Spot it, spray it, squash its writing carcass with a tissue. Lovely. This is our nightly ritual. Sometimes it lasts for just a few minutes; sometimes for an hour or more; sometimes it recurs, again and again, throughout the night. Last night, for example, Andrew engaged in The Hunt for about an hour at midnight, then again at 3:00am. What are we hunting, you might wonder—we’re hunting mosquitoes. Mosquitoes that somehow get into our apartment and bedroom, despite the fact that we have screens on all the windows, and, as far as I know, don’t have any squalid pools of stagnant water lying around.
For a while, we thought we had it under control.
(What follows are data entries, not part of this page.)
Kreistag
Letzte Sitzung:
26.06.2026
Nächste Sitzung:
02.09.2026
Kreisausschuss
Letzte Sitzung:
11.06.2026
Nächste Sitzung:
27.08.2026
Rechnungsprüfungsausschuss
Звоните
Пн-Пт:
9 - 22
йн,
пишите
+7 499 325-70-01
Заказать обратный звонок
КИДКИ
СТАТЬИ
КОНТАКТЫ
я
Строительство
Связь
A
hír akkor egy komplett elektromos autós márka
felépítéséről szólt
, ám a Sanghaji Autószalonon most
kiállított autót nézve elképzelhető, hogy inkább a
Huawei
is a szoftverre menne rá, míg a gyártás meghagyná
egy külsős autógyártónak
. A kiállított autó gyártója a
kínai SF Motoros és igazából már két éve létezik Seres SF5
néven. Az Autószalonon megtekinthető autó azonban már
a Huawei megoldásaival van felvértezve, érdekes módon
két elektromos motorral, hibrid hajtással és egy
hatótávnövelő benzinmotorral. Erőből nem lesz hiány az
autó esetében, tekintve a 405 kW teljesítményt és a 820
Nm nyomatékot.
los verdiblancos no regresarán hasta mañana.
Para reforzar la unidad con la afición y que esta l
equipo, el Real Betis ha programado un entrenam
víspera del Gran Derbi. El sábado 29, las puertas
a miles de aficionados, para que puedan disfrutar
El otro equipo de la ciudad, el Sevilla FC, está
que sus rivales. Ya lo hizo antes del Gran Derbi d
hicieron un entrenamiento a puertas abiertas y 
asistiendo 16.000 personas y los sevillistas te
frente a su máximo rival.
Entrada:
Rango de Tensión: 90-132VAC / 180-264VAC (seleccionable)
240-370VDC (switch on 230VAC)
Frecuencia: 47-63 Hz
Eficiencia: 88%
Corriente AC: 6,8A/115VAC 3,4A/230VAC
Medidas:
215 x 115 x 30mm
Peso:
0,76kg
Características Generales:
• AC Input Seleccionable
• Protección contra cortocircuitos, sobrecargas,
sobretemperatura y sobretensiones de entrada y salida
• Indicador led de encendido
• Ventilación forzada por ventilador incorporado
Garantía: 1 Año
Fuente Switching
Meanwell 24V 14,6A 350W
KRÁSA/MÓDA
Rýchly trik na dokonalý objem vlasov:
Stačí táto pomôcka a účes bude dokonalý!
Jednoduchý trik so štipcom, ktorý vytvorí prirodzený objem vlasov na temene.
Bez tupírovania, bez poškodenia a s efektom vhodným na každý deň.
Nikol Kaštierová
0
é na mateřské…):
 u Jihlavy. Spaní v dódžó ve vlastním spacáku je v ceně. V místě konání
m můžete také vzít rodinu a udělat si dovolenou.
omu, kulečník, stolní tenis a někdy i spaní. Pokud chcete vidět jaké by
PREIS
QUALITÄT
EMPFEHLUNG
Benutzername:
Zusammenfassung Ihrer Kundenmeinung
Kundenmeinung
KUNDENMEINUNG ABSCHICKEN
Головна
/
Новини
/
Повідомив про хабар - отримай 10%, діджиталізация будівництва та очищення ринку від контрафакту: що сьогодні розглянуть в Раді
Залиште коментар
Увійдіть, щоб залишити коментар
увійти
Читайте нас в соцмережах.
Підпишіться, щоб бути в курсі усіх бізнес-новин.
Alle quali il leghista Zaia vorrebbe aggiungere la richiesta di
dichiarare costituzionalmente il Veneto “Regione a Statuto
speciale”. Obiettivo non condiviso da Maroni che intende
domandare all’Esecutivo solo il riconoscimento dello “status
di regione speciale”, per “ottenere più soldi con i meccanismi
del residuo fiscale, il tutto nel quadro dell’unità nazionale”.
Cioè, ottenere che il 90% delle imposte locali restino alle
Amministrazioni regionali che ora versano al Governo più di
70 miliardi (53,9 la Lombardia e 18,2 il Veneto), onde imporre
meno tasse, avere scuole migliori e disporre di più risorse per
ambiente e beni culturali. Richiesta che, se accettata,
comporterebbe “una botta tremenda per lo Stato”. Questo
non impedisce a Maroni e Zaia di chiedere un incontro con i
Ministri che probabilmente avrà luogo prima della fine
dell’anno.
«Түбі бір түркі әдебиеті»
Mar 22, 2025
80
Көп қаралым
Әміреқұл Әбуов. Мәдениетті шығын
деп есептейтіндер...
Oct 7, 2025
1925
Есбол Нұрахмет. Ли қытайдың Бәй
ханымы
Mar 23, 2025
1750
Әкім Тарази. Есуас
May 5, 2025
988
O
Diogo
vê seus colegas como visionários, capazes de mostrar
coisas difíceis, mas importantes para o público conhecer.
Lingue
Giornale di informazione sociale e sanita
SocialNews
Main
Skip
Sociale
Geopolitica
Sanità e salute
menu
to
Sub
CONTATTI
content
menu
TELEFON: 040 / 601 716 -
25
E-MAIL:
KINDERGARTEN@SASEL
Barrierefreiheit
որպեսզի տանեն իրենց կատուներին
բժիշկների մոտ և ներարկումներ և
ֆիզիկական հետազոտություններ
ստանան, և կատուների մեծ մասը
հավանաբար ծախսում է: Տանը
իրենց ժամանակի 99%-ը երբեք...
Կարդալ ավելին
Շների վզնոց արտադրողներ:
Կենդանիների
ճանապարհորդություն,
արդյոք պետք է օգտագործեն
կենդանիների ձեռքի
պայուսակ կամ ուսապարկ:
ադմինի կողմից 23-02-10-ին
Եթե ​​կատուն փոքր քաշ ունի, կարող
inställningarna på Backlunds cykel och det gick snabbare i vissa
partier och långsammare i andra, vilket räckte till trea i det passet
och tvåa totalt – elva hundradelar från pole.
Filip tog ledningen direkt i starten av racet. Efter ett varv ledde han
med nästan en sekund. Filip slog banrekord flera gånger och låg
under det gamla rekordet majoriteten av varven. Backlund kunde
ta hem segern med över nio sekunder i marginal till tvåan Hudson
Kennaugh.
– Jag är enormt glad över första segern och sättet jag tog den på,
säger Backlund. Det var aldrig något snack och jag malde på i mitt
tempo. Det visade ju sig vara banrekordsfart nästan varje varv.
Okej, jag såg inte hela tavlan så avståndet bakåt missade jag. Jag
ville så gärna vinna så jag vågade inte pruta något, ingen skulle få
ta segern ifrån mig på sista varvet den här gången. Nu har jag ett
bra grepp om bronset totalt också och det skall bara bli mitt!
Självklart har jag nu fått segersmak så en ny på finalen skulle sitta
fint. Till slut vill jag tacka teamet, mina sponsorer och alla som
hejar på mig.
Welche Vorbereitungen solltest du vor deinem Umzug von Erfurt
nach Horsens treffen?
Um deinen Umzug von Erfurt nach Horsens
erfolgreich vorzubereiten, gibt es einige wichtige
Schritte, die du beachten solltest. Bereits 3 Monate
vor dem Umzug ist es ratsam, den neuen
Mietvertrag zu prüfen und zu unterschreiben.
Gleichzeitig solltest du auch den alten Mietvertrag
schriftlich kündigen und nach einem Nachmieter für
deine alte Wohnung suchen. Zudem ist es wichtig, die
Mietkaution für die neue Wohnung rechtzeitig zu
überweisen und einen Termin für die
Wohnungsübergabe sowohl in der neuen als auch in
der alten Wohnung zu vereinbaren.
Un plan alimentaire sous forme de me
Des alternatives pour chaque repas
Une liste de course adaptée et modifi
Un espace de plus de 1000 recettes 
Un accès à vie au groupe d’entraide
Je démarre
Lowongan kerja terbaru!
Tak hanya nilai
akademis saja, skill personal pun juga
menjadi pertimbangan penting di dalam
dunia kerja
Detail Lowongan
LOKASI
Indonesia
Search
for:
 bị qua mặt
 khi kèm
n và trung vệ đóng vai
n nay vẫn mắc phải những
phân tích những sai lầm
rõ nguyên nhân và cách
We bought a big floor fan and have it aimed directly at the bed—this seems to prevent the horrifying, A MOSQUITO IS GOING TO BURROW INTO MY EAR ANY SECOND buzzing that kept us awake night after night a couple of months ago. Now the mosquitoes generally stay away from our ears and concentrate on feasting on any bit of flesh that happens to be exposed.
These blood-suckers are fast, and for some reason furious, and I currently have about five bites on my right knee and calf. Andrew woke a couple of nights ago and flipped a light on, only to see one sucking at my neck like a tiny, flying vampire.
You might think this is simply annoying, but manageable. You’d be wrong. It’s like living inside a nightmare where mosquitoes are dive-bombing and biting you at every turn. It’s awful, and we don’t know how to stop it. The Hunt grows more and more tedious every night.
An aside: the thermometer on Andrew’s desk currently indicates that it’s 106 F outside. This is apparently prime mosquito weather. You’d think we lived in a swampy Southern state, not bone-dry Sacramento.